Hart is the author of seven books and 63 articles in United States and Latin American presses and scholarly journals. He recently completed two forthcoming books: The Invasion of Texas and The Free Republic of Mexico:  The Origins and Development of Villista and Zapatista Populism.

Selected Publications

  • Empire and Revolution: The Americans in Mexico Since the Civil War (The University of California Press, 2002). Spanish edition published by Oceano and the Consejo Nacional de Cultura y Artes (Mexico City, 2010).
  • Revolutionary Mexico: The Coming and Process of the Mexican Revolution (The University of California Press, 1987).
  • El Mexico revolucionario: gestacion Y proceso de la revolucion mexicana (Alianza Editorialo Mexicana, 1990).
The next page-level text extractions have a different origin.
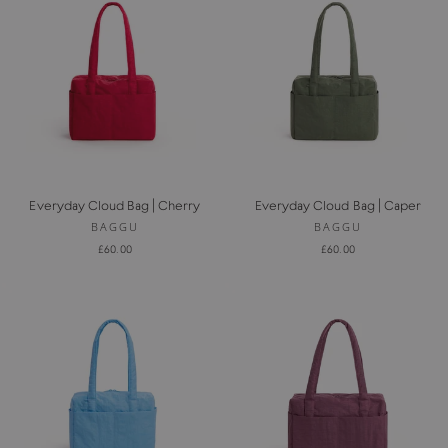
Everyday Cloud Bag | Cherry
Everyday Cloud Bag | Caper
BAGGU
BAGGU
£60.00
£60.00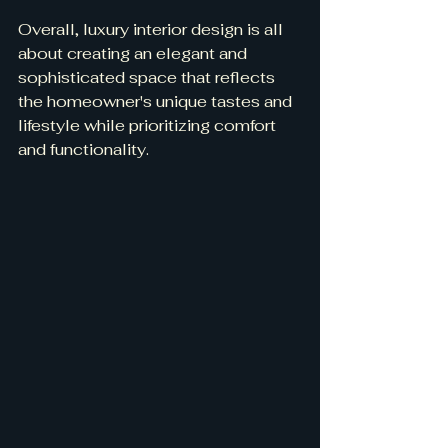
Overall, luxury interior design is all 
about creating an elegant and 
sophisticated space that reflects 
the homeowner's unique tastes and 
lifestyle while prioritizing comfort 
and functionality.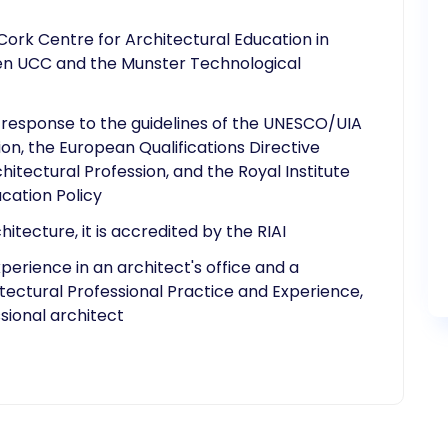
Cork Centre for Architectural Education in
een UCC and the Munster Technological
 response to the guidelines of the UNESCO/UIA
on, the European Qualifications Directive
hitectural Profession, and the Royal Institute
ucation Policy
tecture, it is accredited by the RIAI
erience in an architect's office and a
itectural Professional Practice and Experience,
sional architect​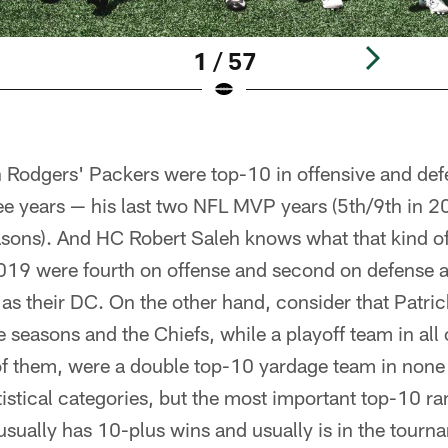
1 / 57
Rodgers' Packers were top-10 in offensive and def
ree years — his last two NFL MVP years (5th/9th in 2
asons). And HC Robert Saleh knows what that kind of 
2019 were fourth on offense and second on defense 
 as their DC. On the other hand, consider that Patr
ve seasons and the Chiefs, while a playoff team in al
of them, were a double top-10 yardage team in none 
tistical categories, but the most important top-10 ra
usually has 10-plus wins and usually is in the tourn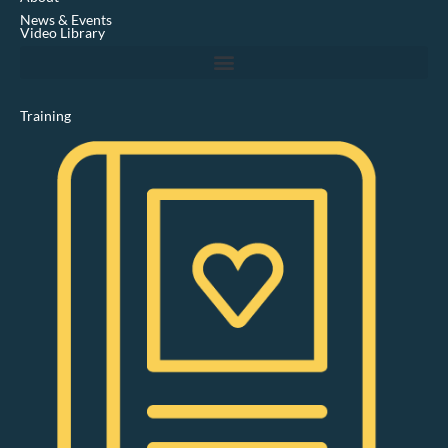
i
News & Events
n
Video Library
Training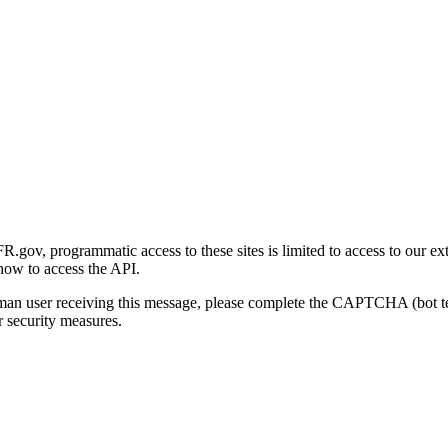
gov, programmatic access to these sites is limited to access to our ex
how to access the API.
human user receiving this message, please complete the CAPTCHA (bot t
 security measures.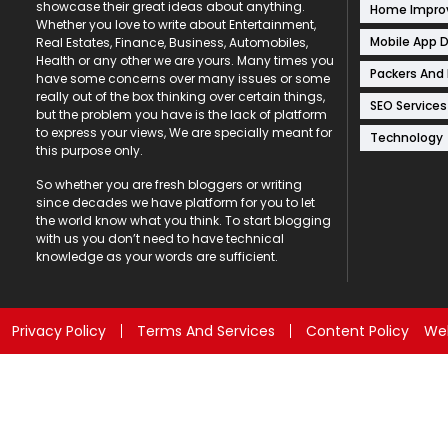
showcase their great ideas about anything.
Home Impr
Whether you love to write about Entertainment,
Mobile App 
Real Estates, Finance, Business, Automobiles,
Health or any other we are yours. Many times you
Packers And
have some concerns over many issues or some
really out of the box thinking over certain things,
SEO Services
but the problem you have is the lack of platform
to express your views, We are specially meant for
Technology
this purpose only.
So whether you are fresh bloggers or writing
since decades we have platform for you to let
the world know what you think. To start blogging
with us you don’t need to have technical
knowledge as your words are sufficient.
Privacy Policy
Terms And Services
Content Policy
Web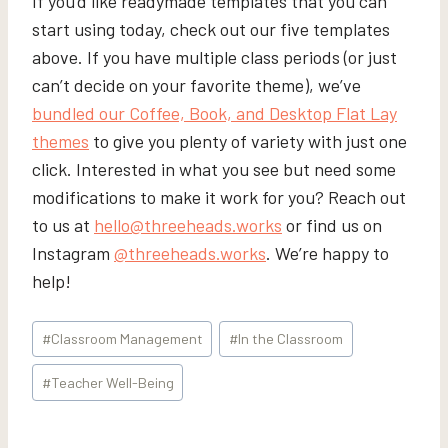
If you’d like readymade templates that you can
start using today, check out our five templates
above. If you have multiple class periods (or just
can’t decide on your favorite theme), we’ve
bundled our Coffee, Book, and Desktop Flat Lay
themes
to give you plenty of variety with just one
click. Interested in what you see but need some
modifications to make it work for you? Reach out
to us at
hello@threeheads.works
or find us on
Instagram
@threeheads.works
. We’re happy to
help!
Post
#
Classroom Management
#
In the Classroom
Tags:
#
Teacher Well-Being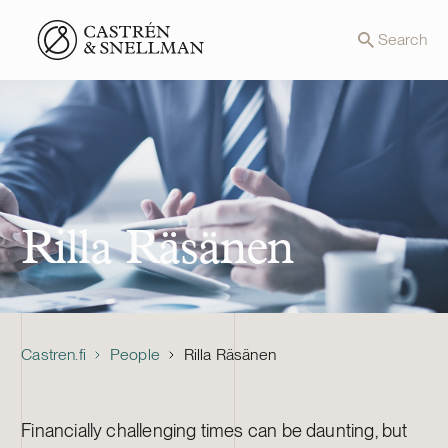
Front page
Search
Rilla Räsänen
Castren.fi
People
Rilla Räsänen
Financially challenging times can be daunting, but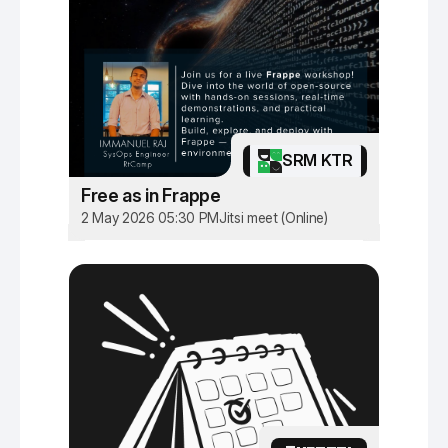
SRM KTR
Free as in Frappe
2 May 2026 05:30 PM
Jitsi meet (Online)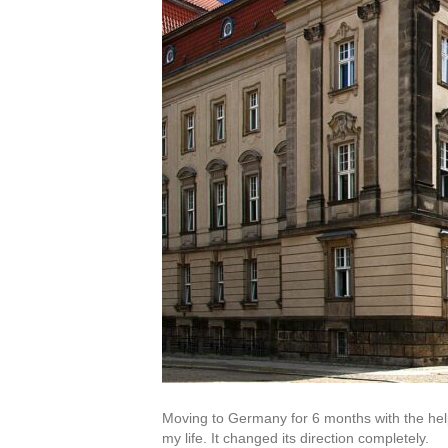
Moving to Germany for 6 months with the hel
my life. It changed its direction completely.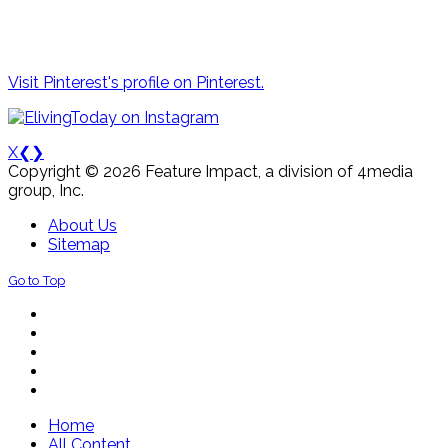
Visit Pinterest's profile on Pinterest.
X
❮
❯
Copyright © 2026 Feature Impact, a division of 4media
group, Inc.
About Us
Sitemap
Go to Top
Home
All Content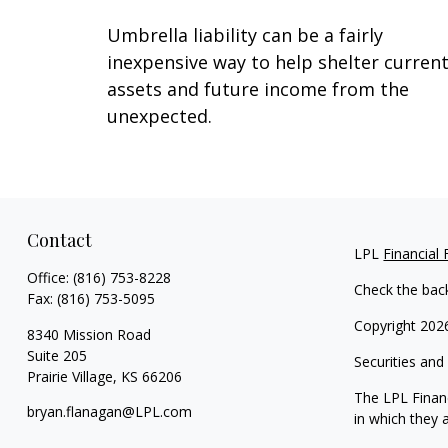
Umbrella liability can be a fairly
inexpensive way to help shelter curren
assets and future income from the
unexpected.
Contact
LPL
Financial
Office:
(816) 753-8228
Check the bac
Fax:
(816) 753-5095
Copyright 202
8340 Mission Road
Suite 205
Securities and
Prairie Village,
KS
66206
The LPL Financ
bryan.flanagan@LPL.com
in which they 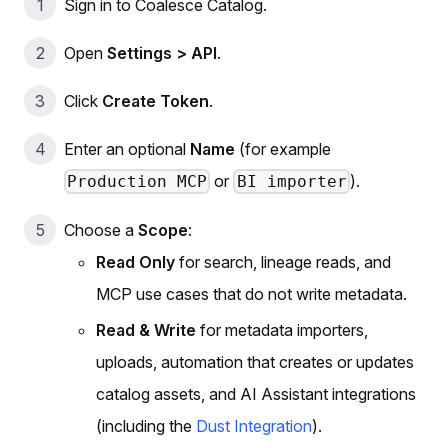
Sign in to Coalesce Catalog.
Open
Settings > API
.
Click
Create Token
.
Enter an optional
Name
(for example
or
).
Production MCP
BI importer
Choose a
Scope
:
Read Only
for search, lineage reads, and
MCP use cases that do not write metadata.
Read & Write
for metadata importers,
uploads, automation that creates or updates
catalog assets, and AI Assistant integrations
(including the
Dust Integration
).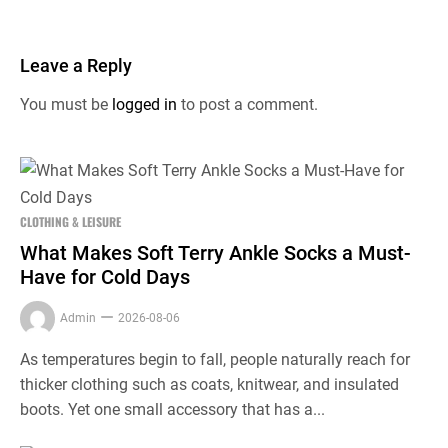
Leave a Reply
You must be
logged in
to post a comment.
CLOTHING & LEISURE
What Makes Soft Terry Ankle Socks a Must-
Have for Cold Days
Admin
2026-08-06
As temperatures begin to fall, people naturally reach for
thicker clothing such as coats, knitwear, and insulated
boots. Yet one small accessory that has a...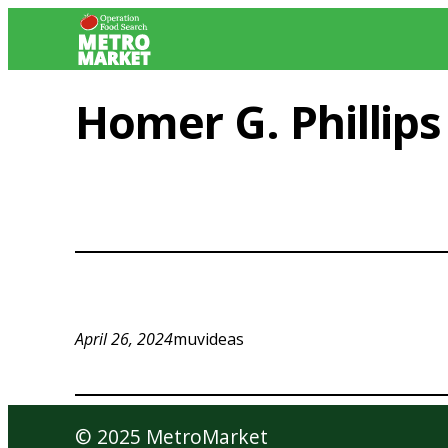
Skip
to
content
Homer G. Phillip
April 26, 2024
muvideas
© 2025 MetroMarket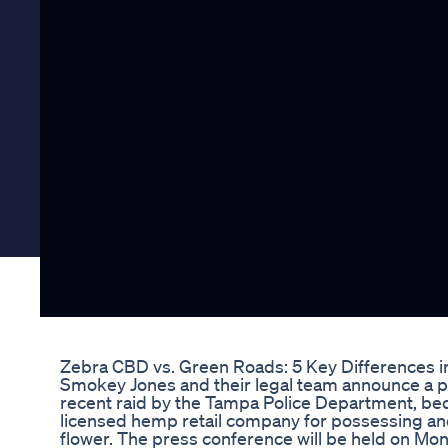
Zebra CBD vs. Green Roads: 5 Key Differences in
Smokey Jones and their legal team announce a p
recent raid by the Tampa Police Department, becom
licensed hemp retail company for possessing and
flower. The press conference will be held on Mon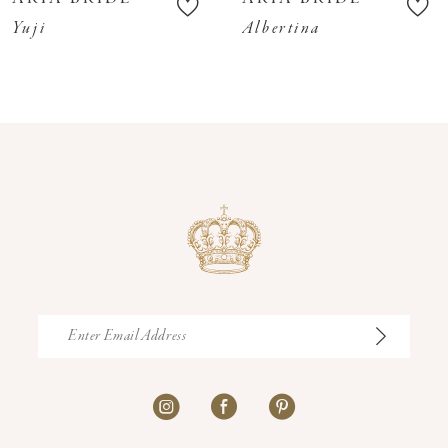
11
Yuji
Albertina
12
13
14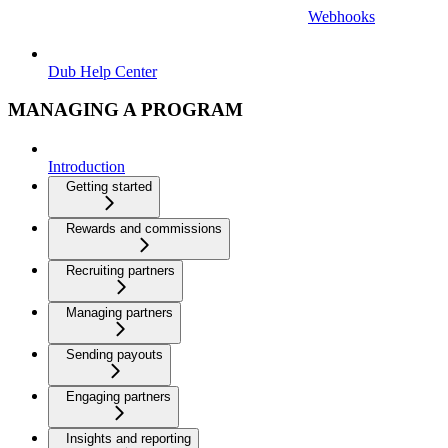
Webhooks
Dub Help Center
MANAGING A PROGRAM
Introduction
Getting started
Rewards and commissions
Recruiting partners
Managing partners
Sending payouts
Engaging partners
Insights and reporting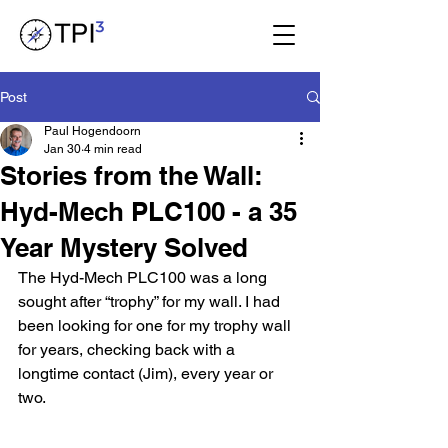
Post
Paul Hogendoorn
Jan 30
4 min read
Stories from the Wall:
Hyd-Mech PLC100 - a 35
Year Mystery Solved
The Hyd-Mech PLC100 was a long 
sought after “trophy” for my wall. I had 
been looking for one for my trophy wall 
for years, checking back with a 
longtime contact (Jim), every year or 
two.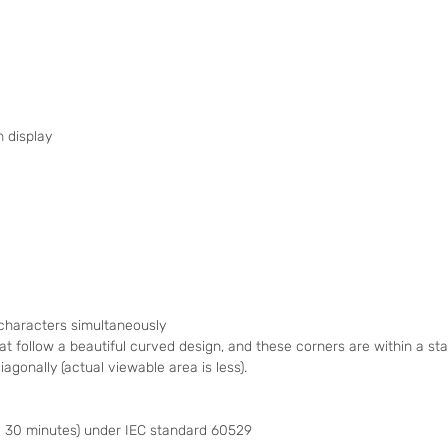
h display
 characters simultaneously
at follow a beautiful curved design, and these corners are within a 
agonally (actual viewable area is less).
 30 minutes) under IEC standard 60529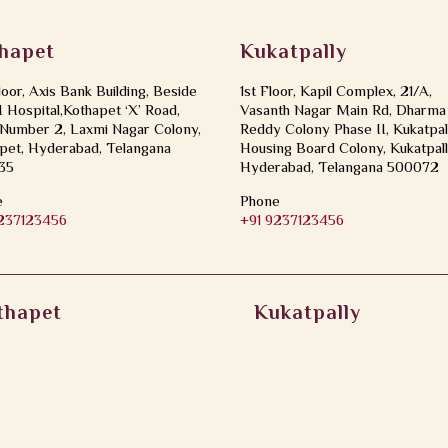
hapet
Kukatpally
loor, Axis Bank Building, Beside
1st Floor, Kapil Complex, 21/A,
Hospital,Kothapet ‘X’ Road,
Vasanth Nagar Main Rd, Dharma
Number 2, Laxmi Nagar Colony,
Reddy Colony Phase II, Kukatpal
pet, Hyderabad, Telangana
Housing Board Colony, Kukatpall
35
Hyderabad, Telangana 500072
e
Phone
9237123456
+91 9237123456
thapet
Kukatpally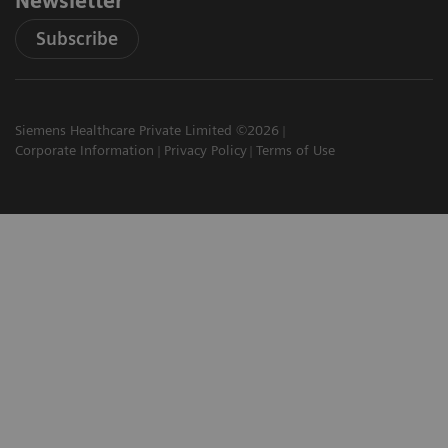
Newsletter
Subscribe
Siemens Healthcare Private Limited ©2026
Corporate Information
Privacy Policy
Terms of Use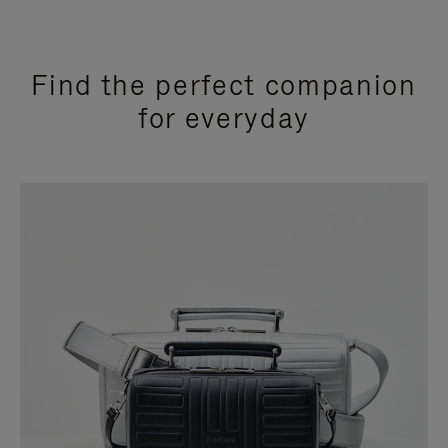
Find the perfect companion
for everyday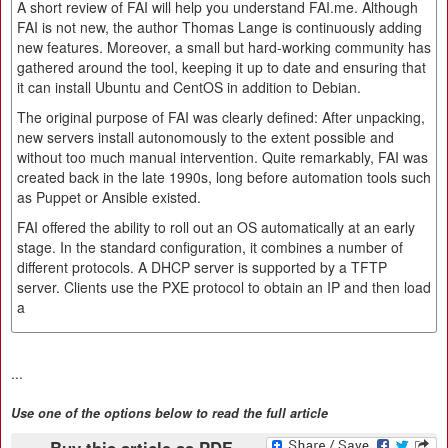
A short review of FAI will help you understand FAI.me. Although
FAI is not new, the author Thomas Lange is continuously adding
new features. Moreover, a small but hard-working community has
gathered around the tool, keeping it up to date and ensuring that
it can install Ubuntu and CentOS in addition to Debian.
The original purpose of FAI was clearly defined: After unpacking,
new servers install autonomously to the extent possible and
without too much manual intervention. Quite remarkably, FAI was
created back in the late 1990s, long before automation tools such
as Puppet or Ansible existed.
FAI offered the ability to roll out an OS automatically at an early
stage. In the standard configuration, it combines a number of
different protocols. A DHCP server is supported by a TFTP
server. Clients use the PXE protocol to obtain an IP and then load
a
...
Use one of the options below to read the full article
  • Border Crossings: Mexican and Mexican-American Workers, (Scholarly Resources, 1998).
  • Anarchism and the Mexican Working Class, 1860-1931 (University Press of Texas, 1976).
  • El anarquismo y la clase obrera mexicana, 1860-1931 (Siglo XXI, 1980).
  • Los anarquistas Mexicanos (Sepsetentas, 1974).
  • Anarchism and the Mexican Working Class, 1860-1931 (University Press of Texas, 1976).
  • El anarquismo y la clase obrera mexicana, 1860-1931 (Siglo XXI, 1980).